*Source material:*
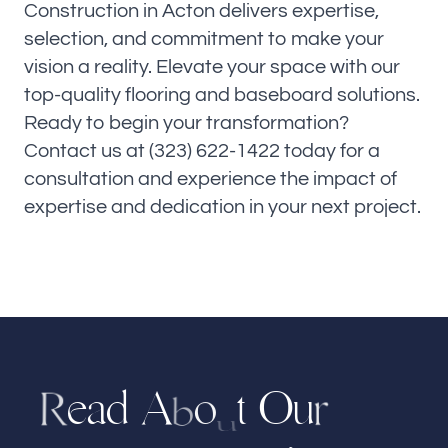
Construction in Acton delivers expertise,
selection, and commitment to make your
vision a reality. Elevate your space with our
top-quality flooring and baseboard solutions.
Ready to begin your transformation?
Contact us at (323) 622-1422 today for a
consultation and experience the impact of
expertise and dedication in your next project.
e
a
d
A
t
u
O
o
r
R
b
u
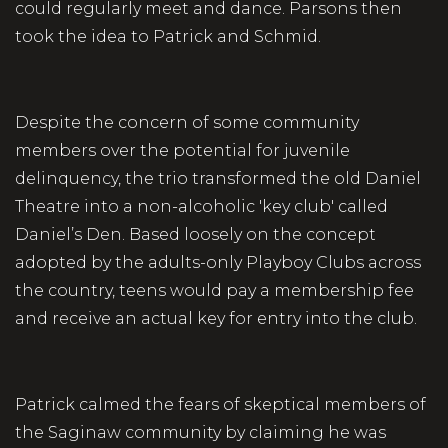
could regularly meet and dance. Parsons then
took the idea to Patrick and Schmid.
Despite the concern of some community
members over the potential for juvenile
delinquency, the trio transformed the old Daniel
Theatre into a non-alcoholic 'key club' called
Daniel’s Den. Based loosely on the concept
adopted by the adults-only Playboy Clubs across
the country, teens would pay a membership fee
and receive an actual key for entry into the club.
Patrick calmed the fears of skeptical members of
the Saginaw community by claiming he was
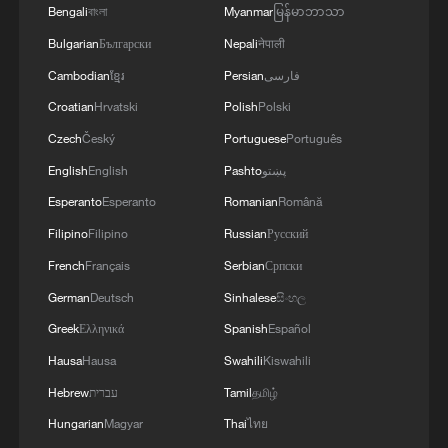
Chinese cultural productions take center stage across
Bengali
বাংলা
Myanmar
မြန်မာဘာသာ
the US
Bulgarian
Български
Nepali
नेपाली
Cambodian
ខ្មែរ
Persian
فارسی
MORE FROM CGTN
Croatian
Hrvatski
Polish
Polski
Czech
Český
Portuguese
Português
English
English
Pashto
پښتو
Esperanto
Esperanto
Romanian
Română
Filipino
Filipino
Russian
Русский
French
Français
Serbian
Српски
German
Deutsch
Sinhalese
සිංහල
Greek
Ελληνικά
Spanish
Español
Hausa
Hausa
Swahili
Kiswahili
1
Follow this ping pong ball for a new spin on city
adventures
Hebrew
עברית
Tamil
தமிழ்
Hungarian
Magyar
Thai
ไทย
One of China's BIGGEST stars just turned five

...

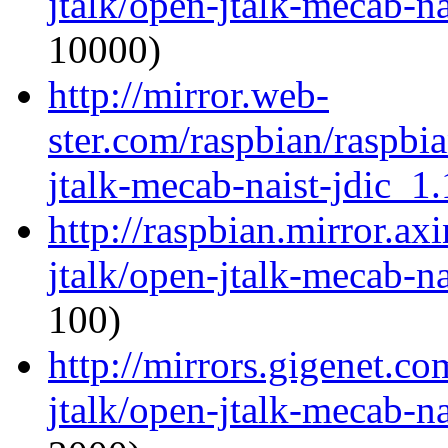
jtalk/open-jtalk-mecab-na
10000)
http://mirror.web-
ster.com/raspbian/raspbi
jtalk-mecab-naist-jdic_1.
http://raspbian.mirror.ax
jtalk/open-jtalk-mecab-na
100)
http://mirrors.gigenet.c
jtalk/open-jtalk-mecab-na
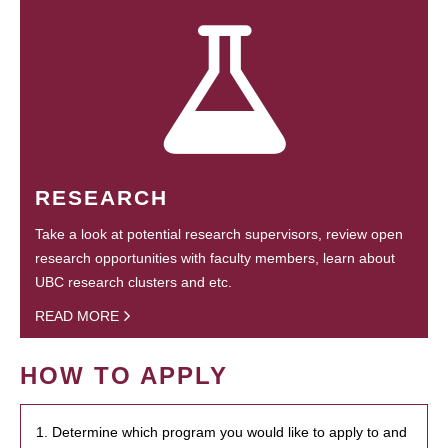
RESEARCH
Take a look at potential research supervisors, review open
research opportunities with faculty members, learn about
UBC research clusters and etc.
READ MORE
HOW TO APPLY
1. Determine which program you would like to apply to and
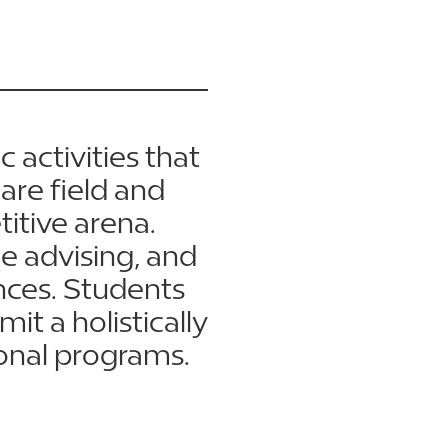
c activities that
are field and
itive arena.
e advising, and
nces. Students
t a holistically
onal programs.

*What to do:*
If a line above contains the word "your", list it.

*Exercise response:*
selection, and commitment to make your
vision a reality. Elevate your space with our
Ready to begin your transformation?
expertise and dedication in your next project.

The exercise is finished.